«Kesb ist unfähig, ihre Aufgabe zu bewältigen»

Für die Kesb-Gegner zeigt der Fall Kast, dass es Korrekturen beim System braucht. Ein Behördenvertreter verurteilt derweil das Handeln des Vaters scharf.

Die Wut von Christian Kast (46) auf die Behörden ist riesig. Der Vater aus Trimbach SO, der seine beiden Töchter nach eigenen Angaben auf die Philippinen gebracht hat, bezeichnet die Kindes- und Erwachsenenschutzbehörden (Kesb) gegenüber 20 Minuten als «unmenschlich und unprofessionell», verglich sie gar mit der Stasi. Die Kinder seien ihm wegen «Kleinigkeiten und Mentalitätsunterschieden» weggenommen worden.

Die Profi-Behörden ersetzten Anfang 2013 die Laien-Behörden in den Gemeinden und stehen seither immer wieder im Kreuzfeuer der Kritik – etwa im Fall Flach, als eine Mutter ihre beiden Kinder tötete, welche ihr entzogen werden sollten. Eine Gruppe um Schriftstellerin Zoë Jenny, Frauenrechtlerin Julia Onken und SVP-Nationalrat Pirmin Schwander will die Kompetenzen der Kesb mit einer Volksinitiative beschränken, namentlich Kindsentzüge gegen den Willen der Eltern erschweren.

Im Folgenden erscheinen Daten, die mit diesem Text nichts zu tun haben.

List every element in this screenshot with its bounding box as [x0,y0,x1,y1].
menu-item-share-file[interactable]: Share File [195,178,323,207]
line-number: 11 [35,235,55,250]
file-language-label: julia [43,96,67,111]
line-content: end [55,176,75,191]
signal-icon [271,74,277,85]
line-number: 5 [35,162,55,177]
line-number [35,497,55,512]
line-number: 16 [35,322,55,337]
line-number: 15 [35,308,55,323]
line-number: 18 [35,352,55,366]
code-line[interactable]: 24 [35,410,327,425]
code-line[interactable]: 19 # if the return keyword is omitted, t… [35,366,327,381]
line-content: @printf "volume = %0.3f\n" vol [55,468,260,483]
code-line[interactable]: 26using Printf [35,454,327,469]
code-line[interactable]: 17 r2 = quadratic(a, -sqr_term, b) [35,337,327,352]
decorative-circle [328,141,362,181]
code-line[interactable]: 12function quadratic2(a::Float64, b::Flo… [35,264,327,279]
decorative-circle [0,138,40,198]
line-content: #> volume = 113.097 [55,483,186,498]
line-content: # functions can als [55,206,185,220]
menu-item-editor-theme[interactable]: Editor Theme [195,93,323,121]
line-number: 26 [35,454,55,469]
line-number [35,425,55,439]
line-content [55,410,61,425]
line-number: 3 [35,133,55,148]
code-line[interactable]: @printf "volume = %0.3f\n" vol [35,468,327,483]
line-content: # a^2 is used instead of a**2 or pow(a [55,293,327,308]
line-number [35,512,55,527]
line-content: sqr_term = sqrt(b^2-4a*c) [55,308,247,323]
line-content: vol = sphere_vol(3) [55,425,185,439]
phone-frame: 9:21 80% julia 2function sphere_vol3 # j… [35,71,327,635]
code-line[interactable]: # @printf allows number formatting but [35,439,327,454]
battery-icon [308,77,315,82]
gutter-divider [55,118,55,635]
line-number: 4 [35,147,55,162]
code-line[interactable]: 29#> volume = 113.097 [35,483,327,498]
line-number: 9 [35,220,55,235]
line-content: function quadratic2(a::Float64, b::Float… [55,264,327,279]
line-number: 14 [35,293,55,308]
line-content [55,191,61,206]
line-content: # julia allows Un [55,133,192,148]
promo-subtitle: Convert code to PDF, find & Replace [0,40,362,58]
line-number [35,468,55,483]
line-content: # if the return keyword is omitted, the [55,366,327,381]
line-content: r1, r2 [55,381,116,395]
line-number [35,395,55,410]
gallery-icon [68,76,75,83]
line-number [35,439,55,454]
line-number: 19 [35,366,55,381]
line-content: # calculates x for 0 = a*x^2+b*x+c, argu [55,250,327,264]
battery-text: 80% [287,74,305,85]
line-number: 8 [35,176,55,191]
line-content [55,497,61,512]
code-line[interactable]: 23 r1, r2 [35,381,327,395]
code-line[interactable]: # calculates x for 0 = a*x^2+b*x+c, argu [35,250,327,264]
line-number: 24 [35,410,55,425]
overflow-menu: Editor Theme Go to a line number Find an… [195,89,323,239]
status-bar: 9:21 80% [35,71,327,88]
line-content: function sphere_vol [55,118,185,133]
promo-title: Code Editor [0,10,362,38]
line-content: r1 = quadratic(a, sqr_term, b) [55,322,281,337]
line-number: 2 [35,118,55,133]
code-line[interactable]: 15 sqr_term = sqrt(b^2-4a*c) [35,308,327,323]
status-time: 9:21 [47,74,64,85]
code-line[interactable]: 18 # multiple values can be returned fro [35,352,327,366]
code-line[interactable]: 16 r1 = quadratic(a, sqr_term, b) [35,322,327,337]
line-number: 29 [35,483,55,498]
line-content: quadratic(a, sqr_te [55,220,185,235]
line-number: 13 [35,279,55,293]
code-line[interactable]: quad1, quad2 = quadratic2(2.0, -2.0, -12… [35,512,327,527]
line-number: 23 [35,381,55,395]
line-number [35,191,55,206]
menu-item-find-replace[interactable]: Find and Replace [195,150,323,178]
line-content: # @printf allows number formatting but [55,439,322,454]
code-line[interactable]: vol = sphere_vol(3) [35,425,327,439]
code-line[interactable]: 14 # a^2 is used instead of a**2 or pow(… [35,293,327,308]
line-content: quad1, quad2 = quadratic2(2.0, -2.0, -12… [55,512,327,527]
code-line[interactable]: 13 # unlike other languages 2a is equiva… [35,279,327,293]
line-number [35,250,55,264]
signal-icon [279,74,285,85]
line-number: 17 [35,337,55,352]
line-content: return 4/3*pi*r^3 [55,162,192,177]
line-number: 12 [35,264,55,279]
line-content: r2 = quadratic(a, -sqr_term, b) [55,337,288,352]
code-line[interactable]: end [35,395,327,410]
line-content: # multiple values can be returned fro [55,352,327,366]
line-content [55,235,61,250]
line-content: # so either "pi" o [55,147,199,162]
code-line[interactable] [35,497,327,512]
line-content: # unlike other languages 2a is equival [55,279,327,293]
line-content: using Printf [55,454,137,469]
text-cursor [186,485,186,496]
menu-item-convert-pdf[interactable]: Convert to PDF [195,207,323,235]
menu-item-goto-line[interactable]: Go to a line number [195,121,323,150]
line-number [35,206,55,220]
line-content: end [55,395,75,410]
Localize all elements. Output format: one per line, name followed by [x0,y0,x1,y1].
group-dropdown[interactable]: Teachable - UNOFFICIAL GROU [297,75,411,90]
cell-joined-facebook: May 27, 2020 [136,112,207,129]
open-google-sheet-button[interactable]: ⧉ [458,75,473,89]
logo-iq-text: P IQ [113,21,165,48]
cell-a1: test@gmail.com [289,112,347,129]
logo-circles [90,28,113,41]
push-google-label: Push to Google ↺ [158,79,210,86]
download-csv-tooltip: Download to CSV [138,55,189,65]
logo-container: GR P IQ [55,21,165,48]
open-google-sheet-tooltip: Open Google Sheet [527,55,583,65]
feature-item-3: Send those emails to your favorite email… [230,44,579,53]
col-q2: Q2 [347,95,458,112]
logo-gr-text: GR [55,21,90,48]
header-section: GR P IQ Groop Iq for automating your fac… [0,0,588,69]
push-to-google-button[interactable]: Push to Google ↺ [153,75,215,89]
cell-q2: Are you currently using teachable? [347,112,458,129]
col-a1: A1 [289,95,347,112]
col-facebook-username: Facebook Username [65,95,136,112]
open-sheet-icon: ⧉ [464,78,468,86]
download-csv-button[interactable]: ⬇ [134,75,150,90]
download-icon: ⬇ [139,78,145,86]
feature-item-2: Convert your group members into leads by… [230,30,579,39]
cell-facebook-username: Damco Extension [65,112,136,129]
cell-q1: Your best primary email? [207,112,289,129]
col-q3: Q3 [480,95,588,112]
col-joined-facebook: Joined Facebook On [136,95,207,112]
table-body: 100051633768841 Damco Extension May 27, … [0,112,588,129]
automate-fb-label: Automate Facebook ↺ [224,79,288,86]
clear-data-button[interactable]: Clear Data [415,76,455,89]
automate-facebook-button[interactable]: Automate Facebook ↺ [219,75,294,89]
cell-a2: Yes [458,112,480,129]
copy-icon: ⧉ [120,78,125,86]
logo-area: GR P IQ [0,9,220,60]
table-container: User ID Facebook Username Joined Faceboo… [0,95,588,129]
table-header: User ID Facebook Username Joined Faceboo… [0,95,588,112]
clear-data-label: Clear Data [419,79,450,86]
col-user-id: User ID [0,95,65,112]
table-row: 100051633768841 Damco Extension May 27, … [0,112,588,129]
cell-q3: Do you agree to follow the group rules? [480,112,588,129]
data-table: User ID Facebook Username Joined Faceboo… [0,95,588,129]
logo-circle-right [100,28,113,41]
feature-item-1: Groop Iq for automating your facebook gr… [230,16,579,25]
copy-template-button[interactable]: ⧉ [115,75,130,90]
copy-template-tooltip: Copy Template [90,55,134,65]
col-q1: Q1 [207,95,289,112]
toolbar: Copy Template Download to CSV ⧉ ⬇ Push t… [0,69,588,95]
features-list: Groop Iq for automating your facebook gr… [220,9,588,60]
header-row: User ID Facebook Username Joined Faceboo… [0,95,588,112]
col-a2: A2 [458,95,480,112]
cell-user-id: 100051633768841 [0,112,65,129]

«Fälle von staatlicher Willkür»

Onken ist «nicht überrascht» über die Eskalation im aktuellen Fall: «Das Drama zeigt einmal mehr, dass dieses Konstrukt Kesb nicht in der Lage ist, die grosse Aufgabe zu bewältigen.» Die Laiengremien in den Gemeinden, die bis 2013 die Aufgaben der heutigen Kesb ausfüllten, seien näher an den Menschen gewesen. «Natürlich gibt es auch gute Leute in der Kesb, die einen guten Job machen. Viele verzweifelte Eltern fühlen sich allerdings hilflos einem übermächtigen Verwaltungsapparat ausgeliefert.» Auch darum sei die Wut bei den Eltern so gross.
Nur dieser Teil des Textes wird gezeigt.